Is VR becoming our Reality?
When looking at the progression of video games since their conceivement, many things may come to mind right away. Of course the consoles and depth to the game have changed, but looking at just a screenshot of the games then, compared to now will lead you to noticing the huge improvement in graphics. Compared to the popular 16 bit games of our past (such as The Legend of Zelda: A Link to the Past or Super Mario World) we now have stunning hyper realistic 4k games which could be mistaken for real life. With these advancements, one may ask how can gaming become more realistic, and it seems VR is the answer.
A Brief History of VR
The concept of VR isn’t recent, with Stanley Weinbaum’s 1935 novel, Pygmalion's Spectacles, telling the tale of a professor who invented goggles that let the user experience all 5 senses and interact with characters when wearing them. Though Weinbaum’s idea was fiction and not attainable by current standards, VR did emerge as an entertainment tool in the 50’s with the Sensorama which allowed for color video, sound, and even smell.

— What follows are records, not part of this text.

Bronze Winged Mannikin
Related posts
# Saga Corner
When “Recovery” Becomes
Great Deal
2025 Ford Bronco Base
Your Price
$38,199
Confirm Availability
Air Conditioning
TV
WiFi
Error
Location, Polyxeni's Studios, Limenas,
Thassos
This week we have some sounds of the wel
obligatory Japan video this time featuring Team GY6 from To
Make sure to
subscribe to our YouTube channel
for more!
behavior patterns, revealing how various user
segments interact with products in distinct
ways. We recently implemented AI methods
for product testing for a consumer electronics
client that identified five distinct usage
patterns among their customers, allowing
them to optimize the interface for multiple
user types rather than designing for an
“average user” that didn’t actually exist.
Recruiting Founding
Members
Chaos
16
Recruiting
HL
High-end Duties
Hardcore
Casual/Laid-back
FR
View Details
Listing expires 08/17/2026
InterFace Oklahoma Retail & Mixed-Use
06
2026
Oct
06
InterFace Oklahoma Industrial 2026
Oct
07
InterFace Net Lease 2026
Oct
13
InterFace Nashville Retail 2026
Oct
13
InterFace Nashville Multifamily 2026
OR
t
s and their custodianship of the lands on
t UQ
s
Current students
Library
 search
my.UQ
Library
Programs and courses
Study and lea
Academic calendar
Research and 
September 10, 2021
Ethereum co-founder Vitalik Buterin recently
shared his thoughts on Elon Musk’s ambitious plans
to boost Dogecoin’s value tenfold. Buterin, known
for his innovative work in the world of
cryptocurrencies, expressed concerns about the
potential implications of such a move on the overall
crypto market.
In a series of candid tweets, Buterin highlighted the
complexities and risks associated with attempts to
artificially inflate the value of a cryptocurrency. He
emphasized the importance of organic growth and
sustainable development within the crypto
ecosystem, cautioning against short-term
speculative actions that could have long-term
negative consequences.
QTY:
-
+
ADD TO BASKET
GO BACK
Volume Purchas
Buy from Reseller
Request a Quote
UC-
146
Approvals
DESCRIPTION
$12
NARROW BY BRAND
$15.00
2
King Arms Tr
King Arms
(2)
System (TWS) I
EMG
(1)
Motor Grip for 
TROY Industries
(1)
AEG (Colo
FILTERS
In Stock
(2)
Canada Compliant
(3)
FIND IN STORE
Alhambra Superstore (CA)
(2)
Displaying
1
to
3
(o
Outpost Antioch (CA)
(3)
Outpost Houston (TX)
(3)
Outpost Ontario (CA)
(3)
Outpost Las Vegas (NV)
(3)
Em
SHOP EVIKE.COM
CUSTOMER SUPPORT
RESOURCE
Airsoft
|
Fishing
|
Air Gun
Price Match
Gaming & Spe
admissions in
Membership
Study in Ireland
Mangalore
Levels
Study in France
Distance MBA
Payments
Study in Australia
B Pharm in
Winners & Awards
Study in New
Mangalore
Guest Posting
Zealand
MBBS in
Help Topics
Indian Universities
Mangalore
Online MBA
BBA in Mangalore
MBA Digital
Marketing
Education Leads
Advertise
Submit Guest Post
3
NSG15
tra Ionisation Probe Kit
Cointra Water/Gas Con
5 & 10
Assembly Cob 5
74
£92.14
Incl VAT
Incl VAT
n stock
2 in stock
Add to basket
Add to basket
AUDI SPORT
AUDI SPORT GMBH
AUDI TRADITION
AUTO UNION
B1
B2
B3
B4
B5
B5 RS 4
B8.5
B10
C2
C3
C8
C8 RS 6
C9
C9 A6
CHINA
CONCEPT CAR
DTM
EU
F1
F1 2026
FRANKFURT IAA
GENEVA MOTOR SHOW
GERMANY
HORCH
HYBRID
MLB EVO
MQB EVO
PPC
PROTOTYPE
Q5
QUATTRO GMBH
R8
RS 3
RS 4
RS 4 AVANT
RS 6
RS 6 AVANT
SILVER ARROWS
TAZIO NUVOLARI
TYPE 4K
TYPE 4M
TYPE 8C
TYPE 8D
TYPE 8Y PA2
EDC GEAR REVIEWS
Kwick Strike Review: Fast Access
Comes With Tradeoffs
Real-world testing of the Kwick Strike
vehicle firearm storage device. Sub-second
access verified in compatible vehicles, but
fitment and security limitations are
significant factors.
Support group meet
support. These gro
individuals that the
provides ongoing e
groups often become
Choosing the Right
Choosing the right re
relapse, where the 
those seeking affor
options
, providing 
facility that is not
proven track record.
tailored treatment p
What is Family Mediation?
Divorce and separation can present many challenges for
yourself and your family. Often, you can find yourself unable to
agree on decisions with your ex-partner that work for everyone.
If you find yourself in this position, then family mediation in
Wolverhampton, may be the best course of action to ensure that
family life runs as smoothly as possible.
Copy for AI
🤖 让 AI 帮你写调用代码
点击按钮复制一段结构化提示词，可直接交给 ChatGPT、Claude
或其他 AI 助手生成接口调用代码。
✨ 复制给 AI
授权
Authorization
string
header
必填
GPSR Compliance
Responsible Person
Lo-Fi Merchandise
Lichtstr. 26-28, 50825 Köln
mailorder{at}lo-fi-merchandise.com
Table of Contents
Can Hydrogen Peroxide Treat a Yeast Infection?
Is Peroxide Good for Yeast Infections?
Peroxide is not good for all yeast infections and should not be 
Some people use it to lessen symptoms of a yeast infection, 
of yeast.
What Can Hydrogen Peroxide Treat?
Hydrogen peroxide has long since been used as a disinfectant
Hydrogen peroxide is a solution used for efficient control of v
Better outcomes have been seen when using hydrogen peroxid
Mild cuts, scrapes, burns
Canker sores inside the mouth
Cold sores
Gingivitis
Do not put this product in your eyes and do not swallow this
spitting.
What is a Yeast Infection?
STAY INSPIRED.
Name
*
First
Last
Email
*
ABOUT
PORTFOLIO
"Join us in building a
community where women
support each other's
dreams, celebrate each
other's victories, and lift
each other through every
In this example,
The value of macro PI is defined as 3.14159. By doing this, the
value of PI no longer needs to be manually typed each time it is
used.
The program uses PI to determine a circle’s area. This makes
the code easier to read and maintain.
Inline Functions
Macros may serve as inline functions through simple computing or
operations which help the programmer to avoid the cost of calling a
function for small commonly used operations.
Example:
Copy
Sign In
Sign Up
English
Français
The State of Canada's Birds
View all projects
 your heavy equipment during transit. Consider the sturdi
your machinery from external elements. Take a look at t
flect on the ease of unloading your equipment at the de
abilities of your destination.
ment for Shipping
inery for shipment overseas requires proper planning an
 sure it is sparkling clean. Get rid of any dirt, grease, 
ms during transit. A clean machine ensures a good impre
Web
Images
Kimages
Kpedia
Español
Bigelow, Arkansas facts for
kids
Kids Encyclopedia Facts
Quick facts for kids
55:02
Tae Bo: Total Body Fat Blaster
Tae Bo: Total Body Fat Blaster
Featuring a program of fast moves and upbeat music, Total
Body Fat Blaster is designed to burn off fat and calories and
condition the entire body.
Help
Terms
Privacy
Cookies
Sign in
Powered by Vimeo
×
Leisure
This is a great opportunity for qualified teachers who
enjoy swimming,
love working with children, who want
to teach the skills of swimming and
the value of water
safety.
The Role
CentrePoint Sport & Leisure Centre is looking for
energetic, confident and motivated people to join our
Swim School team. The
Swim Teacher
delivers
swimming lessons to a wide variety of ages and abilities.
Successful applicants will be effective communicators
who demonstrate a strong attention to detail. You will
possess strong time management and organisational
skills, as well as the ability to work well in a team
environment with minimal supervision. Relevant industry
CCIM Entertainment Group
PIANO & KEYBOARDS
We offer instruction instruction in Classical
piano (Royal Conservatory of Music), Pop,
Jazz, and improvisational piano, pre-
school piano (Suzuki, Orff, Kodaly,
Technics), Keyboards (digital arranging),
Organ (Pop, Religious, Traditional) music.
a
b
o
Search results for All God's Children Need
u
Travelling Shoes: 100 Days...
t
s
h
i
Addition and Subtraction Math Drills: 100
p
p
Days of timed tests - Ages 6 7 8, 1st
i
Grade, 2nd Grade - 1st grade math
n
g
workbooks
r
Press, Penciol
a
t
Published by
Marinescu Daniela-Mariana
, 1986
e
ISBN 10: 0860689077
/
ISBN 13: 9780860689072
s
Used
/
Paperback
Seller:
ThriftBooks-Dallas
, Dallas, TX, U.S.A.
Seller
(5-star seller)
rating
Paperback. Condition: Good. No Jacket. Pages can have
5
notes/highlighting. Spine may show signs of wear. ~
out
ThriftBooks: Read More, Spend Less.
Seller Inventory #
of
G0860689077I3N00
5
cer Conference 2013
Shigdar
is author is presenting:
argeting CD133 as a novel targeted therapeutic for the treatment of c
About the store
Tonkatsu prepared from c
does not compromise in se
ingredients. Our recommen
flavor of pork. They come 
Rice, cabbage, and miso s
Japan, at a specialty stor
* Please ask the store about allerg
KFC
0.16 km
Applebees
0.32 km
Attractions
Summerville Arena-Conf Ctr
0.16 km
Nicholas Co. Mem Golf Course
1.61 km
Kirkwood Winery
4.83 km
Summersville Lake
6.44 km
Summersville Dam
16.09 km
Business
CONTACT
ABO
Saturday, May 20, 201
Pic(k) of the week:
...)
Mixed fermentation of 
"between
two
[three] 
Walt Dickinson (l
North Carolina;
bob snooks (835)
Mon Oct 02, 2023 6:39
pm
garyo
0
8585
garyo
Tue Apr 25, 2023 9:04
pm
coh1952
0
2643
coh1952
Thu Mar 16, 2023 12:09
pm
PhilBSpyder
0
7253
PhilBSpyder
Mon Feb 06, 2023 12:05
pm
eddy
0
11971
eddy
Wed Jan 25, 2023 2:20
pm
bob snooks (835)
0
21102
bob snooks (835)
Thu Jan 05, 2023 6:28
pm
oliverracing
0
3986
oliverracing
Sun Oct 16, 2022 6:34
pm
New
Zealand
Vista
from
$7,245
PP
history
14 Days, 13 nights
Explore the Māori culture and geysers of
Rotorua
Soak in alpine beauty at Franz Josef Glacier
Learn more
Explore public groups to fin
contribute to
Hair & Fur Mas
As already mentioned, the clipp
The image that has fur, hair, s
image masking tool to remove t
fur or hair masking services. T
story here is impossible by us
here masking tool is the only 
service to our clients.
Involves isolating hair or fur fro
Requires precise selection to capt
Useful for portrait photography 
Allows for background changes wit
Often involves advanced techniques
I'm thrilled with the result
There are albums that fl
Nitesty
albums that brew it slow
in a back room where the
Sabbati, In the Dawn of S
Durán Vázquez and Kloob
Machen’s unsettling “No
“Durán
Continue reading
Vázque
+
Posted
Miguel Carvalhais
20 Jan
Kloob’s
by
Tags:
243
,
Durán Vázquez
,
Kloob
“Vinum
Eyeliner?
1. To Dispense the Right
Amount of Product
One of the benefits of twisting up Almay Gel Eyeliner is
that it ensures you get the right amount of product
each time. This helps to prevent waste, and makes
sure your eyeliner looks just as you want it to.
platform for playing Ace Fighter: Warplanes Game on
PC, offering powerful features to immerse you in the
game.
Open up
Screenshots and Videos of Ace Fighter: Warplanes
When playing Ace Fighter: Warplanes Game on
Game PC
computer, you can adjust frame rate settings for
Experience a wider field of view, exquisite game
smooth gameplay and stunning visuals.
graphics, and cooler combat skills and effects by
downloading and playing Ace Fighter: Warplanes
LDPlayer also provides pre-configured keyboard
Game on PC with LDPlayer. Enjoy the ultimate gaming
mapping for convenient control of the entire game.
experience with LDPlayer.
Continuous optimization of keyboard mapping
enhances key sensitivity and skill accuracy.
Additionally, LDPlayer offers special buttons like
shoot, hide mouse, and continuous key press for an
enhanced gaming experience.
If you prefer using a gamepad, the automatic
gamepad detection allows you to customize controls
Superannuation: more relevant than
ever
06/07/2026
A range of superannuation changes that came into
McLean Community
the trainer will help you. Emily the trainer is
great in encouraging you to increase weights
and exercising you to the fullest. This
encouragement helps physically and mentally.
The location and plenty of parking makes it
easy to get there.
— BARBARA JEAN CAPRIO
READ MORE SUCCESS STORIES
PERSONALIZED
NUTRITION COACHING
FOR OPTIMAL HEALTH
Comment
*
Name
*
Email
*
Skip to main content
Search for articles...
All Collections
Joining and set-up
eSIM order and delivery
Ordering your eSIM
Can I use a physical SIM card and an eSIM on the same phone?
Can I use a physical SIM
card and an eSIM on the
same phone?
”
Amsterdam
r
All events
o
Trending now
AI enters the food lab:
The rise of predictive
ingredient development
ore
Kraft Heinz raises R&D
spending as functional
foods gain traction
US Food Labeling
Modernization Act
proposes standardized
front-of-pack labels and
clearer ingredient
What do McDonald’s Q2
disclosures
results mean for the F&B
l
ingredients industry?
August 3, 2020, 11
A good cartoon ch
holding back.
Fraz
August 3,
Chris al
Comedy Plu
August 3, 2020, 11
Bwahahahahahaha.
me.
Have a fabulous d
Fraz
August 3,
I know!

By the 80’s VR began to look like it did today, with companies such as VPL Research, Inc creating and selling the first VR goggles and Gloves, albeit not for games. This company, and their competitors, used the tools for training and created devices such as VIEW which was used to train astronauts. Eventually VR began to show up in arcades in the 90s, but it wasn’t truly available for consumer use until 2012 when Luckey launched a Kickstarter campaign for the Oculus Rift, which raised $2.4 million. Since then it has been purchased by Facebook, and other VR companies emerged such as the creators of the HTC Vive SteamVR Headset, Google, Amazon, Apple, and Sony.
For more information on the history of VR, check this out.
The Worries About VR
VR has quite a history, but that does not mean it definitely has a future. VR has been in the consumers hands for less than a decade, and during that time there have been some great games. Beat Saber allowed players to exercise and play a rhythm game by dodging and hitting targets with virtual sabers. Troller Saves the Universe and Job Simulator combined cartoon graphics with comedy to provide an easy to play experience. Half-Life Alyx, Boneworks, and Superhot were hyped up titles that had action, puzzles, and replayability, but even with that, VR never grew to be as popular as Console, PC, or Mobile Gaming.
One of the main reasons is because of the “VR Sickness” many experienced when trying VR. Nausea, dizziness, disorientation were experienced by many VR Users, due to having their eyes telling the brain they are moving while the body told them they were not. The Seattle Times expanded on this by citing that moving a character with a stick in VR is part of the problem, with pixel velocity (the speed of pixels) moving faster than the player is used to, causing the world to rush around them. A fix to this is teleportation, however there are complaints that doing so breaks the illusion.
A secondary issue is price, because although demand and interest is growing, the headsets are pricey and aren’t very common. This leads to developers being hesitant to invest their resources into VR, which leads to less demand, but still expensive systems to develop. With the cheapest gaming headset being the Oculus Quest at $199 it may not seem like as big of a commitment as a next-gen console, but you are losing out on the expansive library, accessibility, and ability to play games with others easily (since there are less VR players, less VR multiplayer Games, and that a second console would be needed for multiplayer locally). With these concerns, it is difficult to convince new users to adopt VR, but developers won’t stop trying to fix these issues.
What is Next for VR?
VR is no longer a distant dream, though it does have some issues to fix. While some are working on fixing the current issues of VR, other developers are focused on expanding the market, such as the Vive. Recently the Vive has released two new headsets, the Vive Focus 3 and Pro 2, which are going to be targeting professional VR developers. Of course these will be more costly, but it will be more visually appealing and may allow for the creation of more VR games by those using it. My fingers are crossed for what comes of VR, and while I’m not expecting to jump into OASIS (from Ready Player One), I do hope for an affordable VR future with a variety of titles to enjoy.